Data to examine:
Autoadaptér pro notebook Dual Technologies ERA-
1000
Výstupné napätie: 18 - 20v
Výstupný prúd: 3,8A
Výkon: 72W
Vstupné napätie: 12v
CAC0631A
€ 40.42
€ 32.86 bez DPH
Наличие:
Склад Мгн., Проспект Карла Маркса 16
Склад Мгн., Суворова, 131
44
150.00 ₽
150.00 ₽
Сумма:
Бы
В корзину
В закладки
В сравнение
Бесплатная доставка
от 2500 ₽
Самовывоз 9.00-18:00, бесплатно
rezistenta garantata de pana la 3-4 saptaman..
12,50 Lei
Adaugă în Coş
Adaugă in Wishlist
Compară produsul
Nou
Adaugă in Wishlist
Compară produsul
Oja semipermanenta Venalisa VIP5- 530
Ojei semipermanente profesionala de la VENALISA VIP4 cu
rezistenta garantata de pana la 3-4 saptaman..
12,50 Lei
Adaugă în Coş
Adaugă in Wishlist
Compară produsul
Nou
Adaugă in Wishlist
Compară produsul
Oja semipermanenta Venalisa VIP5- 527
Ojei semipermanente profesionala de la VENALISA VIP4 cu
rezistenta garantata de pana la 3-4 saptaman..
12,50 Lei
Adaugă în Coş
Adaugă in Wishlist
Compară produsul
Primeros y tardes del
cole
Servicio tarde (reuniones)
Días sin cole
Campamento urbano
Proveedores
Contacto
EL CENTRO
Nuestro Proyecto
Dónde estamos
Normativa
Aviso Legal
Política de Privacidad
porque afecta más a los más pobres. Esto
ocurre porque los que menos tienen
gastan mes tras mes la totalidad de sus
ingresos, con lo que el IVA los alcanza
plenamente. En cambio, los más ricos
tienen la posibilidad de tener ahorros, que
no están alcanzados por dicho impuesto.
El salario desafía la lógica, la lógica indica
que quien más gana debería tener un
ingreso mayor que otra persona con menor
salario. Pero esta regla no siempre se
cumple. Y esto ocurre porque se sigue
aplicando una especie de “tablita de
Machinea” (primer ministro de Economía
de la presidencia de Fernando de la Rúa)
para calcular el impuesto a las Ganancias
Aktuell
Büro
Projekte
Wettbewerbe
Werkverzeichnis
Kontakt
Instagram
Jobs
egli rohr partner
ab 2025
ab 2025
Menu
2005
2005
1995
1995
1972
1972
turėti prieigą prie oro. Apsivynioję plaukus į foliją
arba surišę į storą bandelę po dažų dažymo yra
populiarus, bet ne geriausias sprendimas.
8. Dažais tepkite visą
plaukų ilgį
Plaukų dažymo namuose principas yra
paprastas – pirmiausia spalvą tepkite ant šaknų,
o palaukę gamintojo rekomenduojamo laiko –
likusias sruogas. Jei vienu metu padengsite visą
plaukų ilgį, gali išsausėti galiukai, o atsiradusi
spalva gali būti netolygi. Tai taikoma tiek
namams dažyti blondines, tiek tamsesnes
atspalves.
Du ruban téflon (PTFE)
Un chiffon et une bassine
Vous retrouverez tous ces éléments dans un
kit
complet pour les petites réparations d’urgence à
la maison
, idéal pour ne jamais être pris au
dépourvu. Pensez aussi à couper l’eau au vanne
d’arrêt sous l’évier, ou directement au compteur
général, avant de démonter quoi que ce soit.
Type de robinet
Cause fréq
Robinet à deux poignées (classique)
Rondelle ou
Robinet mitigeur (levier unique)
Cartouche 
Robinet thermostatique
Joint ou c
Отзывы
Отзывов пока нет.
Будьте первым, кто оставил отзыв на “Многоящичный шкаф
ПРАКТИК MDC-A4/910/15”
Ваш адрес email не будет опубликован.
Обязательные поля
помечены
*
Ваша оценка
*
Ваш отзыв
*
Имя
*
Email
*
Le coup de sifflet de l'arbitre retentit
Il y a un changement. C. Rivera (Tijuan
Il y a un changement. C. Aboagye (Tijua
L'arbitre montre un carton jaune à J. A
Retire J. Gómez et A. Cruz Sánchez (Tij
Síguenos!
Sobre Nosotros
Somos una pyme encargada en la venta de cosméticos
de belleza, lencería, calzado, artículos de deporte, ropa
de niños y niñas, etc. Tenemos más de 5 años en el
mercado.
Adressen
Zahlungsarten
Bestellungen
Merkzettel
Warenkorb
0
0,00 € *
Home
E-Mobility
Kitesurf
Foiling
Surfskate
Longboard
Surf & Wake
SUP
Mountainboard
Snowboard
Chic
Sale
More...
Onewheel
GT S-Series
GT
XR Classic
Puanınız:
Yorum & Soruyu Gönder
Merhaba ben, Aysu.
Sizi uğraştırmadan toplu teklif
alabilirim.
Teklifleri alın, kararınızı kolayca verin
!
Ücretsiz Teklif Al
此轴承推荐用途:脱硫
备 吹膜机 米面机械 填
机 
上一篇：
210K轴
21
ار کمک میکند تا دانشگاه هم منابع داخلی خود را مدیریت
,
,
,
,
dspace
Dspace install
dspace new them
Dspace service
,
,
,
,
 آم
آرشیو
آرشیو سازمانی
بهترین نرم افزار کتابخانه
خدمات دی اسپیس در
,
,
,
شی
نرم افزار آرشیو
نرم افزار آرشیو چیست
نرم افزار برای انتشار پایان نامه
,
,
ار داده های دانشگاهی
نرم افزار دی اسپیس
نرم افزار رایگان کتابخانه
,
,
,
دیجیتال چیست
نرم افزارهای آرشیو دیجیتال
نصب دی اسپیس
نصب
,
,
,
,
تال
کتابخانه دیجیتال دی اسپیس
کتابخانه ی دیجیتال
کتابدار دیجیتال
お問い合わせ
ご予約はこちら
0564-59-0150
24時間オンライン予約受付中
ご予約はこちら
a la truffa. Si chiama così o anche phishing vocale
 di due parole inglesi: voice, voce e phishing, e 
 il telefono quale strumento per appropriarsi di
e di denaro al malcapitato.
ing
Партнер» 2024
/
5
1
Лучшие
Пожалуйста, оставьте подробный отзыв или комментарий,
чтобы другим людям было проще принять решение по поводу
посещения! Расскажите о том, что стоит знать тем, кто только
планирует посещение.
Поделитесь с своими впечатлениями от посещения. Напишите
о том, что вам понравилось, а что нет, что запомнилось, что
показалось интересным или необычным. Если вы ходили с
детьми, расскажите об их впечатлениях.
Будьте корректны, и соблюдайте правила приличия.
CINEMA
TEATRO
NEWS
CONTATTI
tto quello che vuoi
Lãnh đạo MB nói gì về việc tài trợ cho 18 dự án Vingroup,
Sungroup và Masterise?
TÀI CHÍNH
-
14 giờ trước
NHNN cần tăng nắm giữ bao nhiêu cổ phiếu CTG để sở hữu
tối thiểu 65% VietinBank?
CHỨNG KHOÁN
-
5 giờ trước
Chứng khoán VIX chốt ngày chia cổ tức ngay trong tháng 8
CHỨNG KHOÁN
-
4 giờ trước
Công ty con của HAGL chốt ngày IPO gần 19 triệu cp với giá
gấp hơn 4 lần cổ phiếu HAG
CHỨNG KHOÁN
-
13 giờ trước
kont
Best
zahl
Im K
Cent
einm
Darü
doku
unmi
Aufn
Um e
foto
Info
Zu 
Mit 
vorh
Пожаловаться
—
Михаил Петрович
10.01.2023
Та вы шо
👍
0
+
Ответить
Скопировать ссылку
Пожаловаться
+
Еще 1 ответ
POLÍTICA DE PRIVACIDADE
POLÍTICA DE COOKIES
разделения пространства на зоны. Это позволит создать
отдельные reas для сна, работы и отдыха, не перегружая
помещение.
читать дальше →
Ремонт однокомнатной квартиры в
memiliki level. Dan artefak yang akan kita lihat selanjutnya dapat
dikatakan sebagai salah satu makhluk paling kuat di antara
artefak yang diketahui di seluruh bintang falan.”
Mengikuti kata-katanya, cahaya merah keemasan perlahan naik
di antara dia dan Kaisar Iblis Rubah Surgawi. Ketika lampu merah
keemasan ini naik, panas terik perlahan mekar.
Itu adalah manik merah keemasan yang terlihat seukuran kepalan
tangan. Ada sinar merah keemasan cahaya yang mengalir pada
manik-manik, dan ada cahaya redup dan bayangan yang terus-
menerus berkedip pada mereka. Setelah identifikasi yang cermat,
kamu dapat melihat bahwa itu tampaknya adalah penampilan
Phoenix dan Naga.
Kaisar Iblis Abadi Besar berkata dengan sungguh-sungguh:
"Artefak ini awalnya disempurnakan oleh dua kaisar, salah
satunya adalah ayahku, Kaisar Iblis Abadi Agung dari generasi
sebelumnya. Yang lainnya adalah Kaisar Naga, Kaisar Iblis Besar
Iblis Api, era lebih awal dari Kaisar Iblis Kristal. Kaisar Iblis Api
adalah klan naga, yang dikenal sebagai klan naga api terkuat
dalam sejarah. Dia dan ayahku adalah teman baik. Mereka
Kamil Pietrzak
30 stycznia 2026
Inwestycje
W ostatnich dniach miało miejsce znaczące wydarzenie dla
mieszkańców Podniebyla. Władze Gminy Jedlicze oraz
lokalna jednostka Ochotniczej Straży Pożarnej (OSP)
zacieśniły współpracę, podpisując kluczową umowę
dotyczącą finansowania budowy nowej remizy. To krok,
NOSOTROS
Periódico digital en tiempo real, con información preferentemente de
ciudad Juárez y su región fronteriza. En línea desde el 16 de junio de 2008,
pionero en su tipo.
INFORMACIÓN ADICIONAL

The problem: In restating the data, begin at its first line, reproduce each line word for word, and conclude with the line that contains "Самовывоз 9.00-18:00, бесплатно".

Written response:
Autoadaptér pro notebook Dual Technologies ERA-
1000
Výstupné napätie: 18 - 20v
Výstupný prúd: 3,8A
Výkon: 72W
Vstupné napätie: 12v
CAC0631A
€ 40.42
€ 32.86 bez DPH
Наличие:
Склад Мгн., Проспект Карла Маркса 16
Склад Мгн., Суворова, 131
44
150.00 ₽
150.00 ₽
Сумма:
Бы
В корзину
В закладки
В сравнение
Бесплатная доставка
от 2500 ₽
Самовывоз 9.00-18:00, бесплатно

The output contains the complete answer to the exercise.